Work required:
Please write out the full listing beneath this line exactly, skipping its images.

........

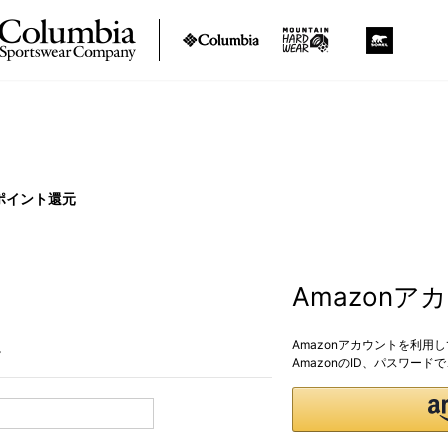
ポイント還元
Amazon
Amazonアカウントを利用
。
AmazonのID、パスワー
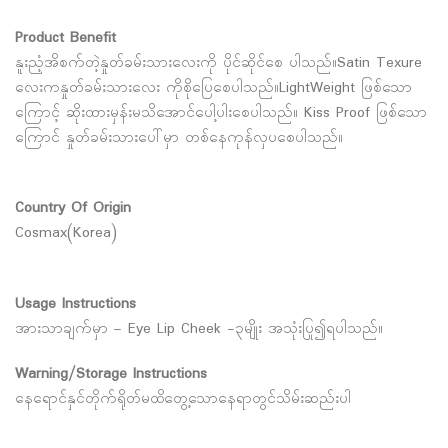
Product Benefit
နူးညံ့အိစက်တဲ့နှုတ်ခမ်းသားလေးကို ပိုင်ဆိုင်စေ ပါသည်။Satin Texure
လေးကနှုတ်ခမ်းသားလေး ကိုစိုပြေစေပါသည်။LightWeight ဖြစ်သော
ကြောင့် ဆိုးထားမှန်းမသိအောင်ပေါ့ပါးစေပါသည်။ Kiss Proof ဖြစ်သော
ကြောင် နှုတ်ခမ်းသားပေါ်မှာ တစ်နေကုန်လှပစေပါသည်။
Country Of Origin
Cosmax(Korea)
Usage Instructions
အားသာချက်မှာ – Eye Lip Cheek -၃မျိုး အသုံးပြု၍ရပါသည်။
Warning/Storage Instructions
နေရောင်နှင်တိုက်ရိုတ်မထိတွေ့သောနေရာတွင်သိမ်းဆည်းပါ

........

Response for this exercise:
ポイント還元
Amazon
Amazonアカウントを利用
。
AmazonのID、パスワー
Product Benefit
နူးညံ့အိစက်တဲ့နှုတ်ခမ်းသားလေးကို ပိုင်ဆိုင်စေ ပါသည်။Satin Texure
လေးကနှုတ်ခမ်းသားလေး ကိုစိုပြေစေပါသည်။LightWeight ဖြစ်သော
ကြောင့် ဆိုးထားမှန်းမသိအောင်ပေါ့ပါးစေပါသည်။ Kiss Proof ဖြစ်သော
ကြောင် နှုတ်ခမ်းသားပေါ်မှာ တစ်နေကုန်လှပစေပါသည်။
Country Of Origin
Cosmax(Korea)
Usage Instructions
အားသာချက်မှာ – Eye Lip Cheek -၃မျိုး အသုံးပြု၍ရပါသည်။
Warning/Storage Instructions
နေရောင်နှင်တိုက်ရိုတ်မထိတွေ့သောနေရာတွင်သိမ်းဆည်းပါ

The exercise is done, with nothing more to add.